Masters of argumentation by virtue of their training as philosophers, the authors also tackle in a reasoned manner such standard objections to bitcoin as its high price volatility and the sizable quantity of energy consumed in mining bitcoins. Happily, the scenario presented by a 2017 Newsweek headline, “Bitcoin Mining on Track to Consume All of the World’s Energy by 2020,” did not come to pass.

Bailey, Rettler, and Warmke even address several criticisms of bitcoin that many well-informed financial practitioners have probably never previously heard. These include complaints that bitcoin is divisible into unduly small subunits (one bitcoin equals 100,000 satoshis, each of which was worth about $0.00025 when the book was written), the objection that bitcoin is very unequally distributed (about 7.9 billion people on earth own none), and the allegation (disputed by the authors) that although bitcoin is purposely designed to operate without makers, mediators, or managers, bitcoin miners are in fact mediators.

The last point touches on a problem that many readers are likely to encounter in reading Resistance Money: Following certain of its arguments requires a deep immersion in the technical details of bitcoin’s design and operation.

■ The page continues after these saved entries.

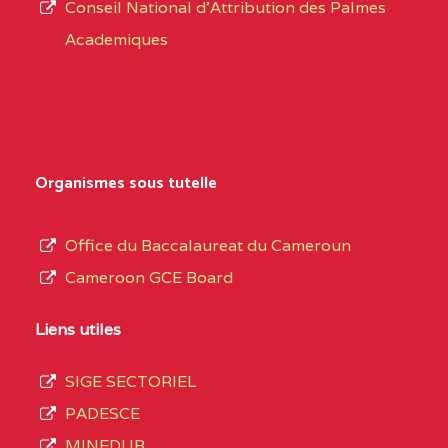
CENTRE
COLLEGE PRIVE
5JK
Conseil National d'Attribution des Palmes
d’éducation
CATHOLIQUE
Academiques
de
D'ENSEIGNEMENT
l’Enseignement
TECHNIQUE
Secondaire
INDUSTRIEL FEMININ
Général
MARIA GORETTI BP
au
Organismes sous tutelle
:1152 YAOUNDE
terme
des
CENTRE
COLLEGE PRIVE LAIC
5JK
Office du Baccalaureat du Cameroun
opérations
SAINT MICHEL
Cameroon GCE Board
d’immatriculation
ARCHANGE BP :10017
du
Liens utiles
YAOUNDE
mois
SIGE SECTORIEL
CENTRE
COMPLEXE SCOLAIRE
5JK
de
PADESCE
AKOA BP :13029
septembre
MINEDUB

Nonspecialists may, for example, find the lengthy description of bitcoin’s failed predecessors a slog and somewhat beside the point.

Along with most other books that Enterprising Investor reviews, Resistance Money is not completely free of error. The text refers at one point to the “Great Recession of 2007-2009.”  In reality, the National Bureau of Economic Research dates the beginning of that economic contraction to January 2008. 

None of these difficulties or imperfections should deter practitioners from reading this authoritative examination of a controversial asset with a current aggregate value of $1.3 trillion. The book comes much closer to a CFA Institute-style ideal of rational, evidence-based analysis than most comments on bitcoin’s merits, or lack thereof. With clients asking their advisors either to add bitcoin to their portfolios or to provide a good reason for not doing so, Resistance Money will immensely help advisors reach a firmly grounded decision on which way to go.